Review: Jimi Goodwin – ‘Odludek’


So as Doves‘ long hiatus continues, Jimi Goodwin has been tinkering away like Dr. Frankenstein to create something frenzied, eclectic and odd; but the fruits of his labour are far from monstrous.

The title ‘Odludek’ is Polish for ‘loner’ – a not-so-subtle indicator of Goodwin’s intentions to separate himself from Doves’ more conventional indie-rock sound on this, his first solo record.

Although there are some superficial similarities that fans of the trio will enjoy opening track ‘Terracota Warrior’ uses jarring chords, brass and low synth to establish the album as something different from the outset.

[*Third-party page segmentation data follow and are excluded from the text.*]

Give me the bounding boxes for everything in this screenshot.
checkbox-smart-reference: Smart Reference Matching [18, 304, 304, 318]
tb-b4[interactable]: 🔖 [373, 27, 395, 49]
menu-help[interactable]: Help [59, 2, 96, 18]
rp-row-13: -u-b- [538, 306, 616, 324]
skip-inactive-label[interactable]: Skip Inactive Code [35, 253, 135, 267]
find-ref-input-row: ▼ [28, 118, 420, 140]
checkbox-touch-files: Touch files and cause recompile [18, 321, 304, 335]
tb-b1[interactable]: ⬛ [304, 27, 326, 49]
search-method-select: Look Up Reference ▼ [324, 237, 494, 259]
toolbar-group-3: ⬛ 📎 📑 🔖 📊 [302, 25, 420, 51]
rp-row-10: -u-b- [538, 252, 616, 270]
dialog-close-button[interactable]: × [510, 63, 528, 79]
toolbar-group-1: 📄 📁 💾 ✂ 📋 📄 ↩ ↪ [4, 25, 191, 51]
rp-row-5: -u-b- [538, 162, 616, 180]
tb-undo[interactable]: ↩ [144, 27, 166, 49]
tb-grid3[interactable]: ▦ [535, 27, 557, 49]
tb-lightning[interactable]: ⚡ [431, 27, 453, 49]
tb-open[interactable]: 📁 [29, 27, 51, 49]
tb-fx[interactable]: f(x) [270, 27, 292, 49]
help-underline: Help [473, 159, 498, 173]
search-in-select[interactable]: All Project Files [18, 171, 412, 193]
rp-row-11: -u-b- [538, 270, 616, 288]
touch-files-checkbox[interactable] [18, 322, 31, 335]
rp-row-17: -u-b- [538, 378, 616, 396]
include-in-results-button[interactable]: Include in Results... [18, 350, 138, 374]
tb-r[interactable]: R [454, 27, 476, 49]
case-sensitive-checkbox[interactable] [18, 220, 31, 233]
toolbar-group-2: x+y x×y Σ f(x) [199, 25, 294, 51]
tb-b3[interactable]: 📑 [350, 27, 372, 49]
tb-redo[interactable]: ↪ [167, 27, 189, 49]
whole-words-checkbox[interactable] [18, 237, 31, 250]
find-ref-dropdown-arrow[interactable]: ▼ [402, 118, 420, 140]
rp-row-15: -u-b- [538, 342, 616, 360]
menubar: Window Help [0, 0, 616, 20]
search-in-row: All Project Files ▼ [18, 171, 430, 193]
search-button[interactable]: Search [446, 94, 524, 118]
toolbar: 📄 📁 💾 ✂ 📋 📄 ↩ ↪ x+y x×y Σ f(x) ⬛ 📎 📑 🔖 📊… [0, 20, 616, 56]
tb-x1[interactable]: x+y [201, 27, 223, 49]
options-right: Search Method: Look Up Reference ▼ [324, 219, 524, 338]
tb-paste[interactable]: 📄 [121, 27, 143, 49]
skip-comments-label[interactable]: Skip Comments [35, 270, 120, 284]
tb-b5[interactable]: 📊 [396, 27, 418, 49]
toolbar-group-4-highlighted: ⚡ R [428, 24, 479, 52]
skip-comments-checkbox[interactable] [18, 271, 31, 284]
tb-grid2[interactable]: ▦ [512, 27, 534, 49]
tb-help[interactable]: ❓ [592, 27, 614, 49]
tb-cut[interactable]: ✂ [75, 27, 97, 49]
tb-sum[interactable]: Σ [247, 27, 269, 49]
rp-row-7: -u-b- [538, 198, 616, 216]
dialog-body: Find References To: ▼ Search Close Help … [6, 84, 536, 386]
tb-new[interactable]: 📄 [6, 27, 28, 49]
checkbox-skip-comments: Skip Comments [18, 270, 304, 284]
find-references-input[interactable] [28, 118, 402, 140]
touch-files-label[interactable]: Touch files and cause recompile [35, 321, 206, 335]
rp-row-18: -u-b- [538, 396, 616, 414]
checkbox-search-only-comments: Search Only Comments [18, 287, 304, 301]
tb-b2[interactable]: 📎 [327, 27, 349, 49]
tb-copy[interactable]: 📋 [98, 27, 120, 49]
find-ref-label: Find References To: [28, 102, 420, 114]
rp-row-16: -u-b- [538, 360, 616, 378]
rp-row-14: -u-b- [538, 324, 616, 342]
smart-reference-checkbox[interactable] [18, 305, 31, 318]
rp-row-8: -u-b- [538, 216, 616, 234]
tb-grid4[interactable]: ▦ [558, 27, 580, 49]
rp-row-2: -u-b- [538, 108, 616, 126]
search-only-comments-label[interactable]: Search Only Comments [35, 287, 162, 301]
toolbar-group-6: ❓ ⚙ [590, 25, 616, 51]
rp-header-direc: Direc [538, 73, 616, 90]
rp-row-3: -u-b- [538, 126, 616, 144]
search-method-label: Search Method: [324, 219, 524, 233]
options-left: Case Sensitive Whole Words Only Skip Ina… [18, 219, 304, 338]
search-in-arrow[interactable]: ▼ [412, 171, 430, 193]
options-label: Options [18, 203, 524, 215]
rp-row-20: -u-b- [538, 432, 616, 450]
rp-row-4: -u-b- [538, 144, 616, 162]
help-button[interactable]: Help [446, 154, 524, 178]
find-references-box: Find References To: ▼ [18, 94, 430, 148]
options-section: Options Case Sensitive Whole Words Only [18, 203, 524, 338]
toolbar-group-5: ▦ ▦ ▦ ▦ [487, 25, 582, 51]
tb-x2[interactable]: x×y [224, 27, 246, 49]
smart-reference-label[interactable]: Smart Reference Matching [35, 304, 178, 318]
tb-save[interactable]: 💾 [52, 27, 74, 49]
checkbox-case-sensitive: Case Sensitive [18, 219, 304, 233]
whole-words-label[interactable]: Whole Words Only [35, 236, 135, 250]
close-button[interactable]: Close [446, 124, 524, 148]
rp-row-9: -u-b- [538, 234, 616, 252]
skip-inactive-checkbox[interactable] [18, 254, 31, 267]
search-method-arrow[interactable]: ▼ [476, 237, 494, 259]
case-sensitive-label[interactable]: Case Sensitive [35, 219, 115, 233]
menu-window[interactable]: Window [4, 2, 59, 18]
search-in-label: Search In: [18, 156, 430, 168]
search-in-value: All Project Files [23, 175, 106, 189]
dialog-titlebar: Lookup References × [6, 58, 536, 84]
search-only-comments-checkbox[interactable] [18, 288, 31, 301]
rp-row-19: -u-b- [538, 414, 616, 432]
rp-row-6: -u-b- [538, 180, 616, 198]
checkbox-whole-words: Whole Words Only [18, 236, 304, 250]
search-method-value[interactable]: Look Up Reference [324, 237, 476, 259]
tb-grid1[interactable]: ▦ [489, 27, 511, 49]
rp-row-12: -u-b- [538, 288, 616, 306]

This loud introduction, with lyrics touching on metaphysical and natural forces, is contrasted by ‘Didsbury Girl’, a more personal tale of lost love in a Mancunian suburb with a much more sentimental melody. With its funky bass-line opening and melancholy and beguiling chorus that is lifted by some fantastic guitar work it is one of the strongest tracks on the album.

Bafflingly, we are then taken and knocked about by the lush, electronic madness that is ‘Live Like a River’, briefly uplifted by the orchestral gospel harmonies of ‘Hope’ and then chewed up and spat out by the horn-driven war machine that is ‘Man Vs Dingo’. The first five tracks initially appear to exist detached from any sense or pattern, yet on closer inspection they give the impression of alternating between the abstract and the personal, the abrasive and the gentle, the wild and the cultivated.

The second half of the album is a slightly more ordered, conventional affair and begins with a minor blip; ‘Keep My Soul In Song’ is a smooth, layered ballad, endearing at first but does not carry itself and sadly gets a little tiring. Without pause Goodwin redeems himself instantly with first single ‘Oh! Whiskey’. This is an honest and warm little conception that tells the story of a man’s struggle with the bottle. It starts out with the beautiful duality of acoustic guitar and harmonica and marches drunkenly towards something with more of a kick. It is accessible and charming, but works more as a single than as a representation of the album as a whole.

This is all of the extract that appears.